An article this week in The Age advocating that directors own significant amounts of company stock to better align themselves with shareholders immediately set off alarm bells in my head.
Any company in any industry that I have observed that sets up reward remuneration structures (based on commissions, bonuses, lavish end-of-year holidays overseas) risks ending up with employees exhibiting distorted and unethical behaviours. The blame here should be placed squarely at the feet of the employer, as the employees are forced to play the game if they want to progress.
Suncorp (ASX: SUN) last month announced that directors would need to own more than $200,000 of the company stock. Directors are guardians of shareholder interests and consequently have oversight of overall strategy, the use of capital, appointing the chief executive and signing off the financial accounts. Let's hope that Suncorp did not rely upon a new report entitled 'Board Matters' by Macquarie Group (ASX: MQG) owned broking arm Macquarie Equities for its decision. The report concluded that directors holding stock had better returns and returns on equity.
That may be true, but it may be shareholders who really suffer. Consider the 2011 review of financial advice industry practice by the Australian Securities and Investments Commission (ASIC). The entries under the heading of "Conflicts of Interest" are too numerous to relate here. Suffice to say the report identified a number of conflicts of interest around licensee revenue and adviser remuneration. The major banks Westpac (ASX: WBC), Commonwealth Bank (ASX: CBA), ANZ (ASX: ANZ) and NAB (ASX: NAB) are termed licencees.
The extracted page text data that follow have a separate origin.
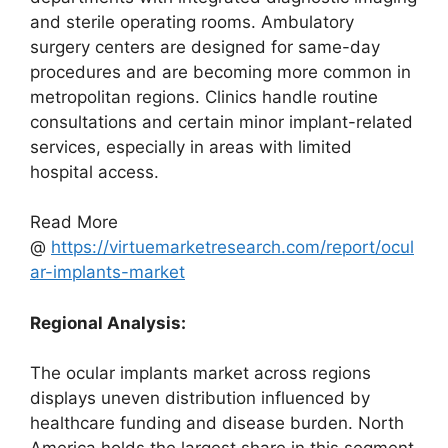
and sterile operating rooms. Ambulatory
surgery centers are designed for same-day
procedures and are becoming more common in
metropolitan regions. Clinics handle routine
consultations and certain minor implant-related
services, especially in areas with limited
hospital access.
Read More
@
https://virtuemarketresearch.com/report/ocul
ar-implants-market
Regional Analysis:
The ocular implants market across regions
displays uneven distribution influenced by
healthcare funding and disease burden. North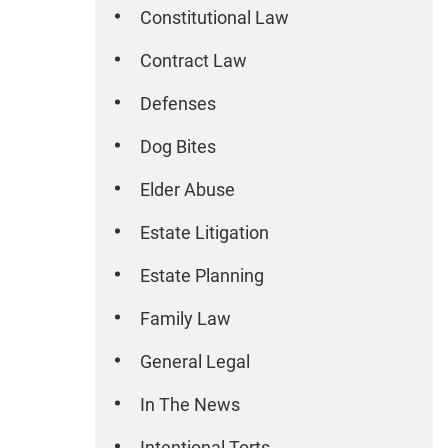
Constitutional Law
Contract Law
Defenses
Dog Bites
Elder Abuse
Estate Litigation
Estate Planning
Family Law
General Legal
In The News
Intentional Torts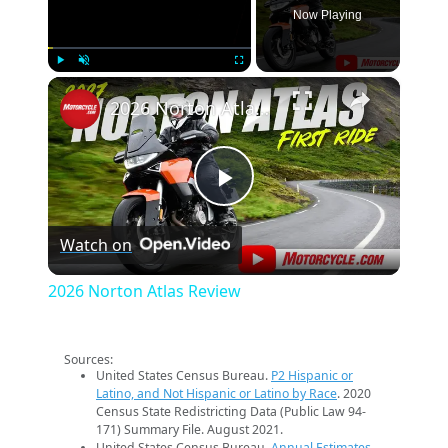
Now Playing
×
Play
Unmute
Fullscreen
2026 Norton Atlas Review
Play
Watch on
Video
2026 Norton Atlas Review
Sources:
United States Census Bureau.
P2 Hispanic or
Latino, and Not Hispanic or Latino by Race
. 2020
Census State Redistricting Data (Public Law 94-
171) Summary File. August 2021.
United States Census Bureau.
Annual Estimates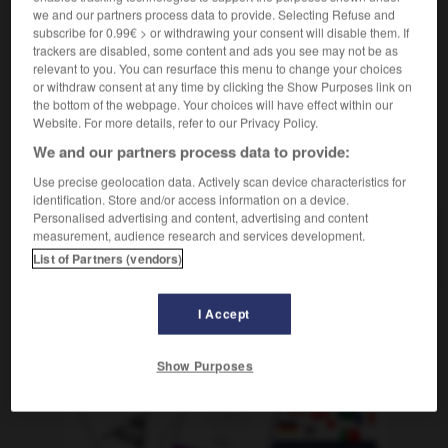
nom féminin
we and our partners process data to provide. Selecting Refuse and
der
subscribe for 0.99€ > or withdrawing your consent will disable them. If
Brechstange
trackers are disabled, some content and ads you see may not be as
relevant to you. You can resurface this menu to change your choices
or withdraw consent at any time by clicking the Show Purposes link on
the bottom of the webpage. Your choices will have effect within our
-
pincement
-
pince-monseigneur
-
pince-nez
-
pi
Website. For more details, refer to our Privacy Policy.
We and our partners process data to provide:
AUTRES TRADUCTIONS
Use precise geolocation data. Actively scan device characteristics for
identification. Store and/or access information on a device.
Personalised advertising and content, advertising and content
measurement, audience research and services development.
pince-monseigneur
List of Partners (vendors)
I Accept
OUTILS
Show Purposes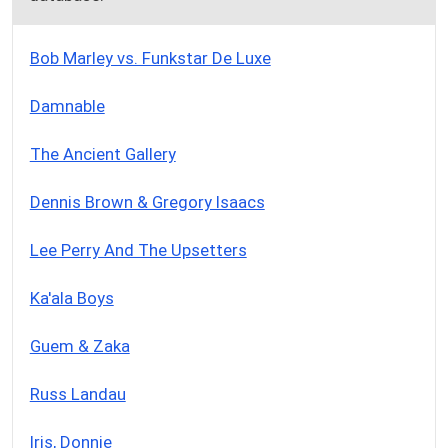
Bob Marley vs. Funkstar De Luxe
Damnable
The Ancient Gallery
Dennis Brown & Gregory Isaacs
Lee Perry And The Upsetters
Ka'ala Boys
Guem & Zaka
Russ Landau
Iris, Donnie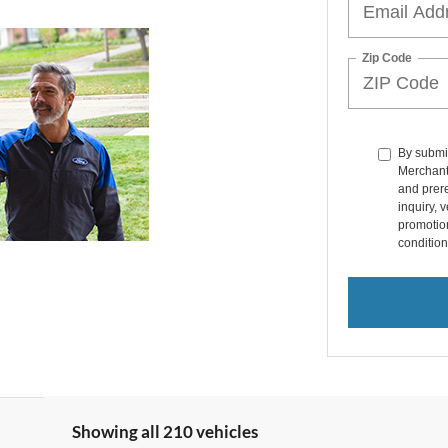
Zip Code
By submit
Merchant
and prer
inquiry, 
promotio
condition
Showing all 210 vehicles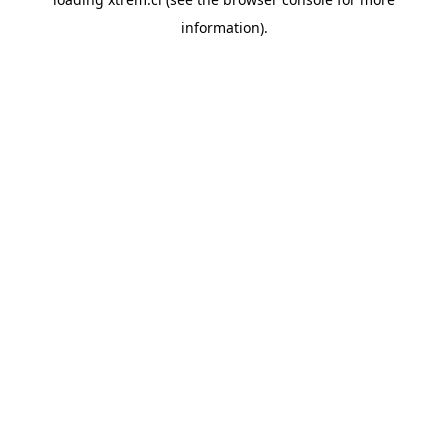
information).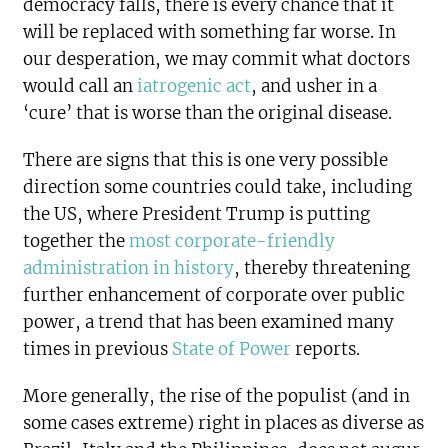
democracy falls, there is every chance that it
will be replaced with something far worse. In
our desperation, we may commit what doctors
would call an
iatrogenic act
, and usher in a
‘cure’ that is worse than the original disease.
There are signs that this is one very possible
direction some countries could take, including
the US, where President Trump is putting
together the
most corporate-friendly
administration in history
, thereby threatening
further enhancement of corporate over public
power, a trend that has been examined many
times in previous
State of Power
reports.
More generally, the rise of the populist (and in
some cases extreme) right in places as diverse as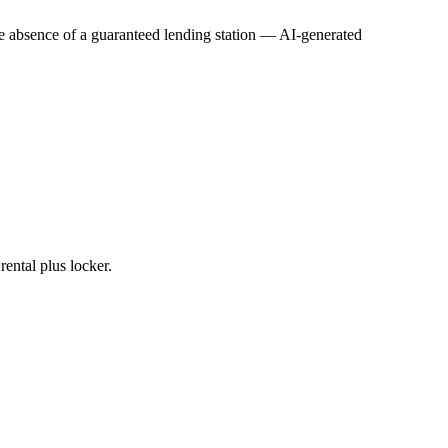
he absence of a guaranteed lending station
—
AI-generated
ental plus locker.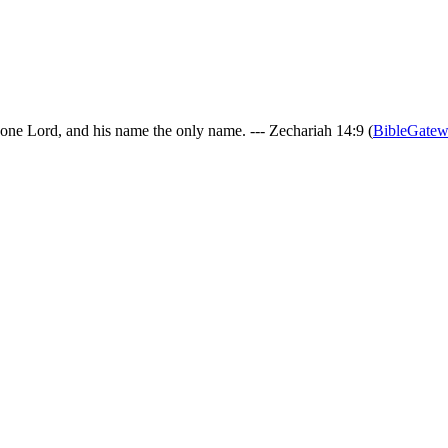
 one Lord, and his name the only name. --- Zechariah 14:9 (
BibleGate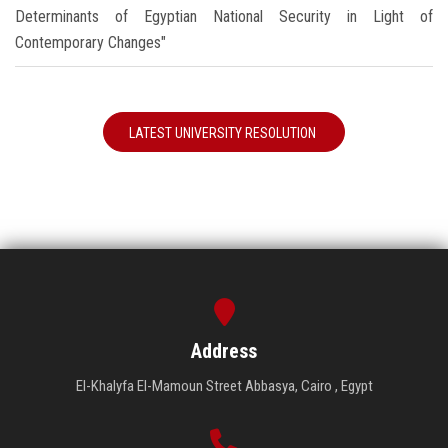
Determinants of Egyptian National Security in Light of
Contemporary Changes"
LATEST UNIVERSITY RESOLUTION
Address
El-Khalyfa El-Mamoun Street Abbasya, Cairo , Egypt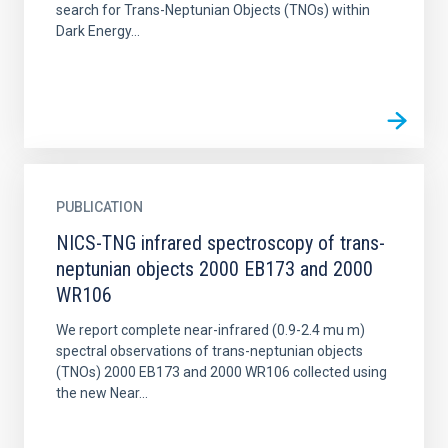
search for Trans-Neptunian Objects (TNOs) within
Dark Energy...
PUBLICATION
NICS-TNG infrared spectroscopy of trans-
neptunian objects 2000 EB173 and 2000
WR106
We report complete near-infrared (0.9-2.4 mu m)
spectral observations of trans-neptunian objects
(TNOs) 2000 EB173 and 2000 WR106 collected using
the new Near...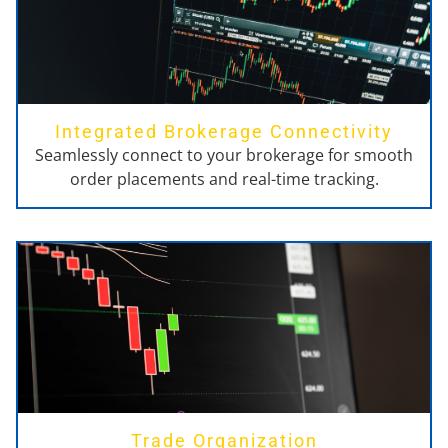
Integrated Brokerage Connectivity
Seamlessly connect to your brokerage for smooth
order placements and real-time tracking.
Trade Organization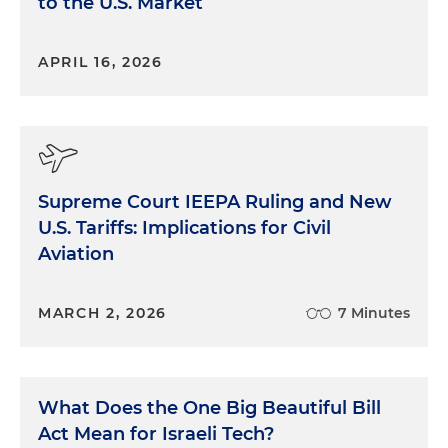
to the U.S. Market
APRIL 16, 2026
Supreme Court IEEPA Ruling and New
U.S. Tariffs: Implications for Civil
Aviation
MARCH 2, 2026
7 Minutes
What Does the One Big Beautiful Bill
Act Mean for Israeli Tech?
The corporate regulator is now investigating a stock purchase by two David Jones (ASX: DJS) directors just three days before the company told the market its first quarter sales results were better than expected. Skin in the game again may have led to distorted behaviors. The fear is that if all directors have such incentives, they may be focusing on short-term share price returns, even subconsciously, at the expense of long-term strategic thinking.
Foolish takeaway
I would strongly recommend that shareholders vote against what may be a new trend in enforcing directors to own significant parcels of the company stock. Should this be unsuccessful, I would be investing in one my favoured stocks IMF (ASX: IMF) as it much more effective than the corporate regulator in reigning in wayward directors by funding class actions.